WP142 Tremlett 2014. Roma integration and evidence-based policy making
Abstract: Executive summary
• When referring to ‘the Roma’ in practice or policy-making, close reference to the lived realities of people should be made to avoid mislabelling, over-ethnicising a situation, or making broad generalisations that can result in damaging community relations and ineffective practice.
• Racism against Roma minorities (also referred to as ‘Romaphobia’ or ‘anti-Gypsyism’ or ‘anti-Traveller prejudice’) is a problem in UK society, with the media frequently re-producing racialised, damaging representations. Racism in all areas of life, from individual to community, institutional and media sources, needs to be continually and robustly addressed.
• The notion of ‘evidence-based’ needs to be critically applied to policy and practice, always thinking about what ‘evidence’ means, to whom and why.
• Roma/Gypsy/Traveller people need to be involved in the process of collecting ‘evidence’, avoiding tokenistic gestures (Arnstein’s ‘ladder of participation’ – i.e. levels of citizen participation - can be a helpful tool).

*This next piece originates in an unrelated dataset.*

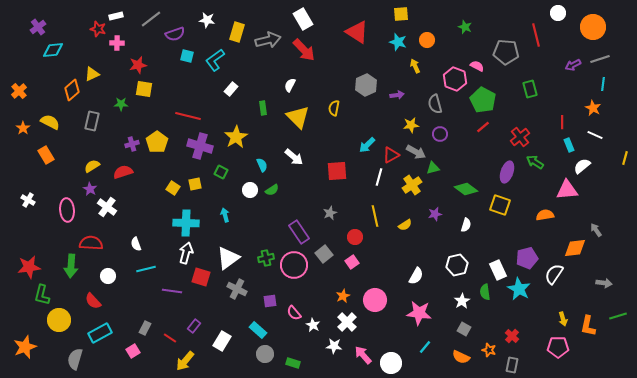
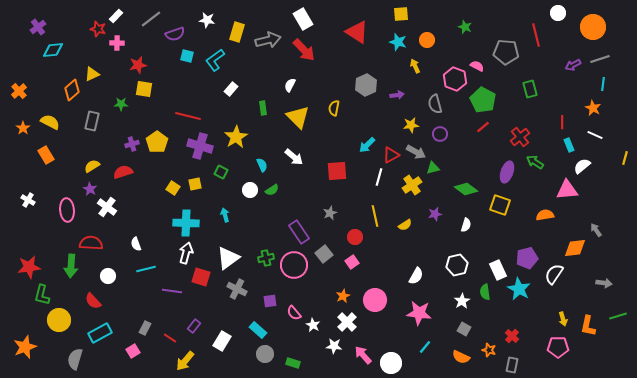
white rectangle at (116, 16): rotated 32 degrees counterclockwise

• The discourse on and experiences of Roma communities and notions of ethnicity and race relations are markedly different across nation-states and contexts. Therefore practice and policy-making processes need to always endeavour to understand and refer to these contexts.
• Substantial migration of Roma people from Central and Eastern Europe to the UK is a relatively new phenomenon and we need to learn more about it. We cannot simply parachute in practices or policies or discourses from other countries or the EU, as the UK migrant experience will be different. Nevertheless, we can draw on existing UK good practice with working with Traveller communities as well as other migrants and disadvantaged communities; as well as learning from bad practice; and look to international examples for inspiration.
• Academics, activists, practitioners and policy-makers have not always collaborated effectively on issues relating to Roma communities. We need to break this pattern and work together to ensure social justice in a changing society.